For both positive and negative results, the power of suggestion is a powerful thing. A roommate who habitually orders pizza for dinner means you’re probably more likely to end up eating pizza at midnight instead of carrots and hummus, but that formula goes both ways (to the benefit of your roommate’s health).
Likewise, if you live with a roommate or significant other who exercises frequently or is training for a marathon, you’ll naturally be thinking about exercising more than you would be without them around. It’s all about surrounding ourselves with positive influences.

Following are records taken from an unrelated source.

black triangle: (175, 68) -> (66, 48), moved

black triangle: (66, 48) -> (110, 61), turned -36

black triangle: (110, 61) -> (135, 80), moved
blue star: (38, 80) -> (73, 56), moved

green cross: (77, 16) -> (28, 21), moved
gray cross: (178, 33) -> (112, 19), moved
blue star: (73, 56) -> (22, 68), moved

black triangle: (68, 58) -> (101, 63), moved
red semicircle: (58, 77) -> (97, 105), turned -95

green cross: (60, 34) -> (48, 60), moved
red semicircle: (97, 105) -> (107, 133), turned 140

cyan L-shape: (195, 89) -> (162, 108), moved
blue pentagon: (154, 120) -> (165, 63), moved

But when you are the positive influence, there’s a potential downside (you eat the pizza). You want to encourage and motivate your friends and loved ones, but not by sacrificing your own goals. It’s great to take your wife out running, but if you’re trying to maintain seven minute miles and she’s meandering along at eleven minutes per mile, you risk falling behind in your regimen.
Fortunately, there are tactics and approaches you can take to maintain your own schedule and growth while also incorporating a less experienced partner. Here’s how:
1. Use a Structured Training Regimen
If you’re not working toward a personal goal or training for an event, it’s easy to slack off when a workout partner has less endurance. But just because they’re calling it a day after 20 minutes of running doesn’t mean you should too.

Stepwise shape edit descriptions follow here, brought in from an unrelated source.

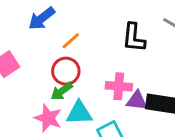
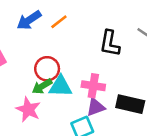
orange line: (71, 41) -> (59, 22), moved
purple triangle: (137, 101) -> (96, 107), moved, turned -30
cyan triangle: (79, 113) -> (60, 86), moved

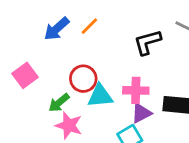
black L-shape: (110, 43) -> (147, 42), turned 72
green arrow: (42, 86) -> (59, 103), moved

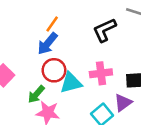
blue arrow: (57, 29) -> (47, 44), moved
purple triangle: (141, 113) -> (123, 103), moved

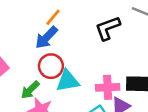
pink cross: (101, 73) -> (108, 87), moved

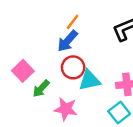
green arrow: (30, 90) -> (41, 89), moved

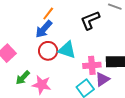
cyan triangle: (89, 80) -> (67, 50), moved, turned 30
green arrow: (41, 89) -> (23, 78), moved

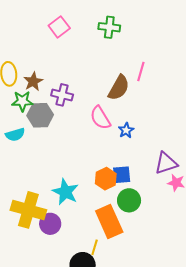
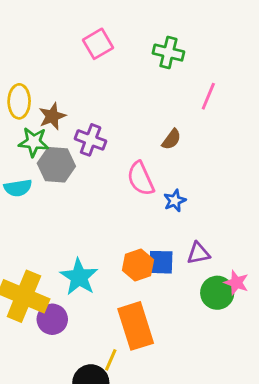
pink line: (141, 71) -> (208, 96), moved
brown semicircle: (119, 88) -> (171, 139), size x0.6
purple triangle: (166, 163) -> (198, 253), moved, size x0.7
green circle: (129, 200) -> (217, 293), moved

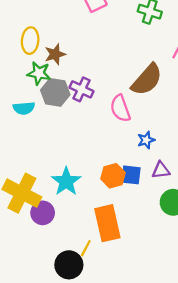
brown semicircle: (171, 139) -> (147, 80), size x2.0
purple cross: (91, 140) -> (81, 89), moved
blue star: (175, 201) -> (146, 140), moved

The best way to stay on track is to have a plan. Even if you’re not preparing for a race or an endurance event, it’s worthwhile to set a 12-week goal and follow a planned regimen to accomplish it. Your partner should do the same, but obviously with a more appropriate plan for their skill, strength, and endurance level!

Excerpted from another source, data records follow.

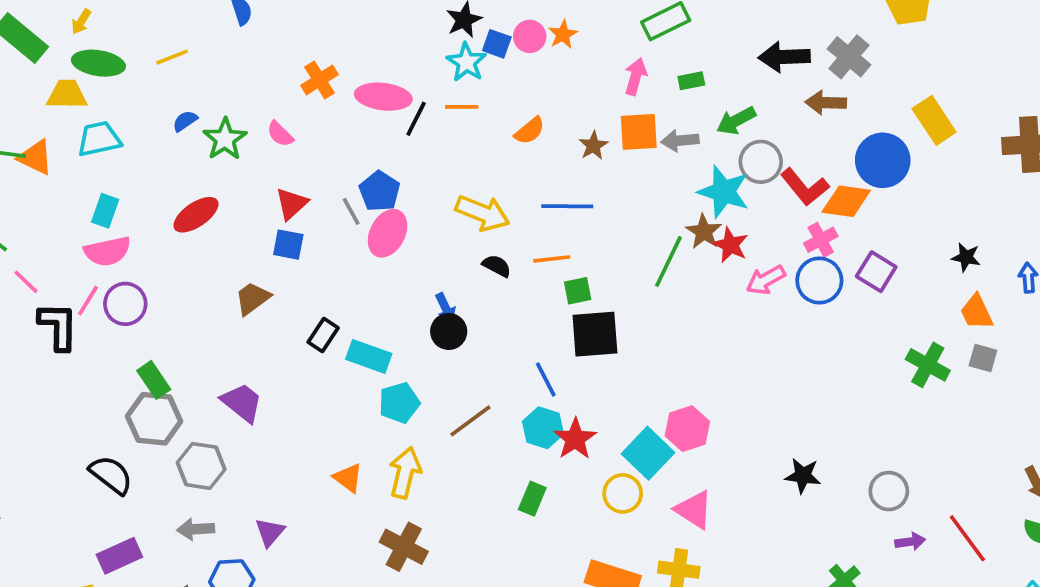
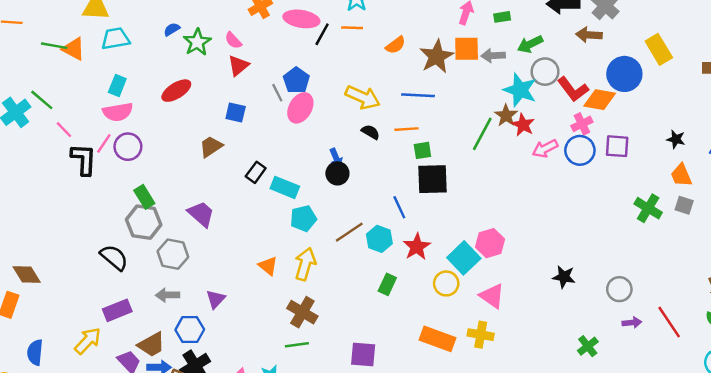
brown star: (593, 146) -> (437, 56), size x1.8
red triangle: (292, 204) -> (238, 66), moved
purple square: (876, 272) -> (617, 146), turned -30
cyan hexagon: (543, 428) -> (379, 239), moved

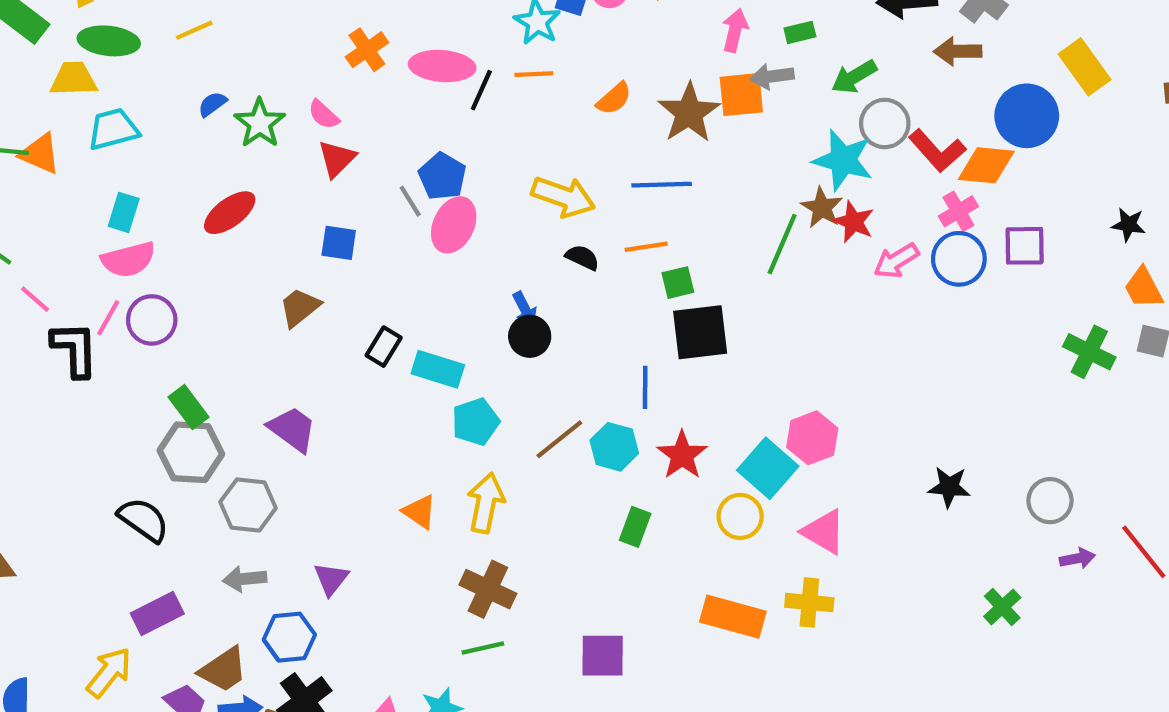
gray arrow: (493, 56) -> (772, 76), moved
blue line: (399, 207) -> (645, 387), turned 30

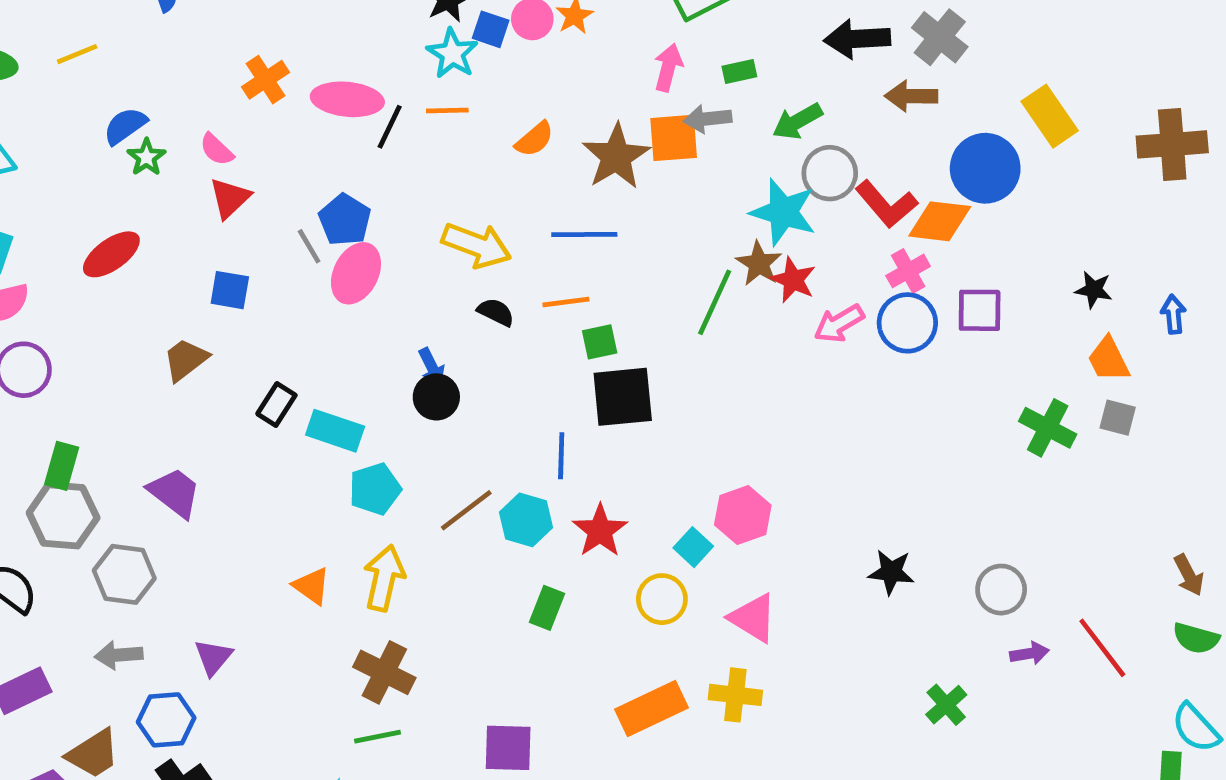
blue semicircle: (212, 104) -> (125, 126), moved, size x1.4
green star: (260, 123) -> (146, 157), size x0.7
green rectangle: (189, 407) -> (62, 466), turned 51
cyan square: (768, 468) -> (693, 547), size x0.6
orange rectangle: (733, 617) -> (651, 708), turned -42

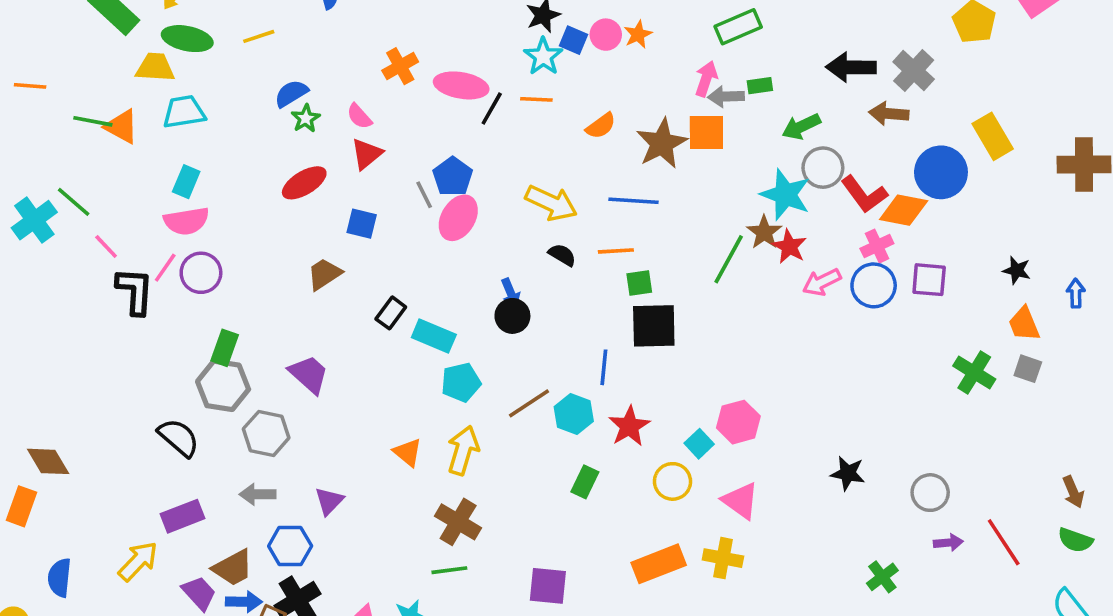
gray arrow: (708, 119) -> (726, 97), moved
red ellipse: (111, 254) -> (304, 183), moved

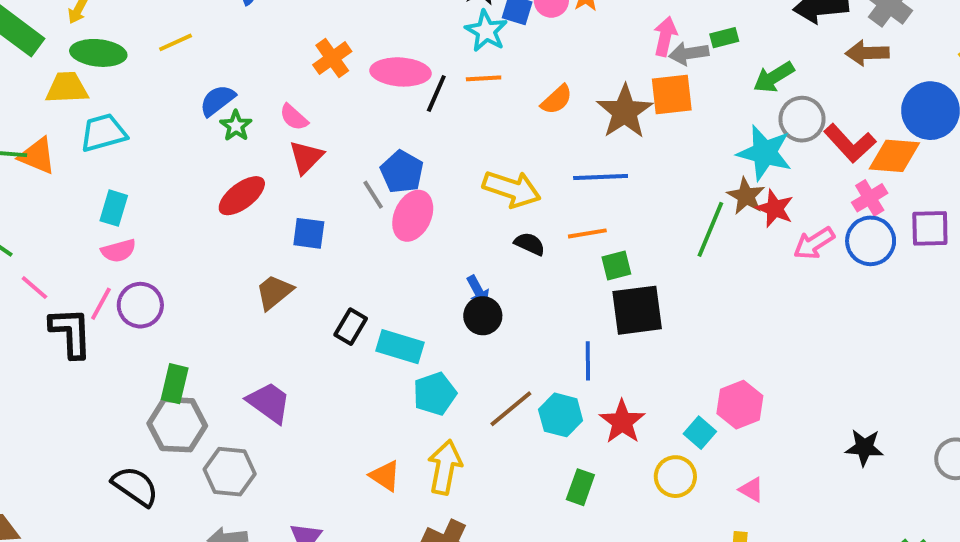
pink semicircle: (186, 221) -> (119, 251), size x0.7
pink triangle: (741, 501) -> (751, 490), size x0.6

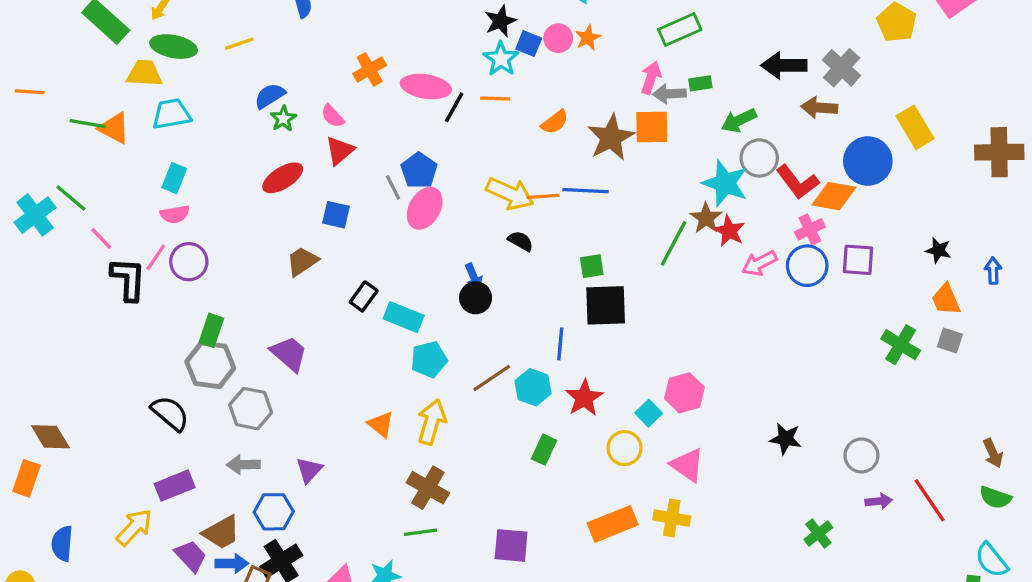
orange line: (587, 233) -> (543, 196), moved
pink triangle: (751, 490) -> (687, 465), size x1.6

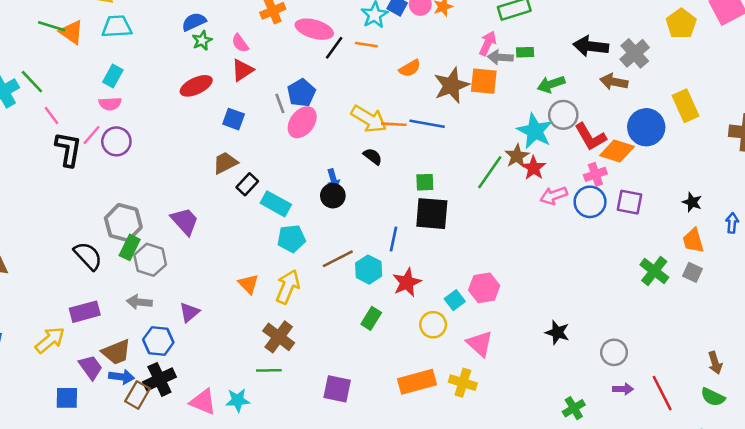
brown trapezoid: (302, 261) -> (225, 163), moved
green rectangle: (211, 330) -> (130, 247), moved

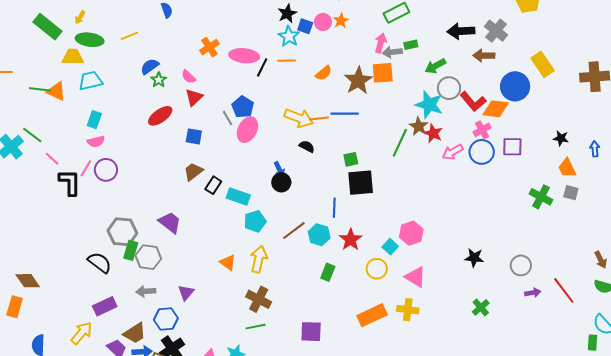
green cross: (574, 408) -> (481, 307), moved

Once you’ve set individual goals that you can both work toward, it’s time to figure out how those can interweave and work together.
2. Balance Your Goals and Find the Overlap
Even if you’re working toward a marathon and your partner is simply trying to run their first 5K, there are plenty of ways you can overlap and still train together. Even at an experienced level, a novice workout partner can still provide the extra motivation you need to push yourself further. Let’s say your training plan calls for a five mile run one day. You know your pace, so you could start slower and run your fastest mile at the end. Begin your run together and arrange to meet at the end and compare notes. Or, run a circuit where you can see each other throughout the workout, like laps on a track.
There may be days when your workout plan calls for a ten-mile endurance run, and your partner simply can’t join. But because they have a goal and regimen of their own, they’ll stay on course rather than just being discouraged and taking the day off.
3. Eat Together
For many athletes, certain foods can be a weak point. If you’ve just run for two hours while training for a marathon, you might stagger into the house famished for the first and easiest thing to eat. An entire bag of tortilla chips later, you wonder how much of your effort you’ve just negated.
Having an exercise partner goes beyond exertion. By planning healthy meals together in advance, it’s easier to stay on track and eat the food your body needs to thrive. My wife and I are a perfect case-in-point: I’m the one who gets her out the door to run, and she makes sure I have a green drink or a smoothie rather than demolishing a jar of salsa every time I get hunger pangs.
4. Keep Track of Your Progress
Knowledge is power, and nowhere is that more true than when improving your health. In the 4-Hour Body, author Timothy Ferriss emphasizes the importance of establishing baselines before beginning a workout program. By knowing your Functional Threshold Power, your heart rate, your pace average, and your Body Mass Index, all actual numbers, we can track your progress and results, even with the natural ebb and flow (and inevitable, occasional discouragement) that comes as we improve our health.
When I began running, I found myself quitting or walking soon after I got tired. But after purchasing a Garmin Forerunner watch, at a glance I knew that I’d only gone half my total distance from a few days before. That information helped me process the understanding of, “I shouldn’t be as tired as I feel right now,” and press on, pushing myself further and further.
Today, I utilize apps on my phone that track my distance and my pace and notify me at intervals as I run. On the rare occasion that I workout without this extra information, I found myself feeling the urge to stop or give up far sooner.
Thus, tracking your progress, both in real time and over days and weeks, is a prime motivator for both novices and experienced athletes. It’s much easier to reach our goals when we can chart noticeable progress over time, especially when rebounding from a discouraging day.
5. Cross Train
If you and your partner are both training for a run of different lengths, perhaps your fourth day each week may call for cycling or swimming. Even if you’re a far more experienced runner, you may find that your novice partner is quite the expert in a swimming pool! It’s in cross training that we often find the activities that we can share with a partner and thrive together at.
Cross training can also include yoga or a group workout class, or be as simple as stretching, warming up and cooling down together before and after individual exercise.
I’ve been on both sides of the experienced/novice equation. When I first took up regular running in my late 20s, I tried to jog with friends who had run their whole lives, only to find myself panting and walking just as they were getting warmed up. Likewise, in more recent years, I’ve encouraged my wife to join me on runs, finding ways to maintain my own training and momentum while encouraging her and enjoying exercise together.
The key is to establish personal goals, and then discover how you can help each other to achieve them.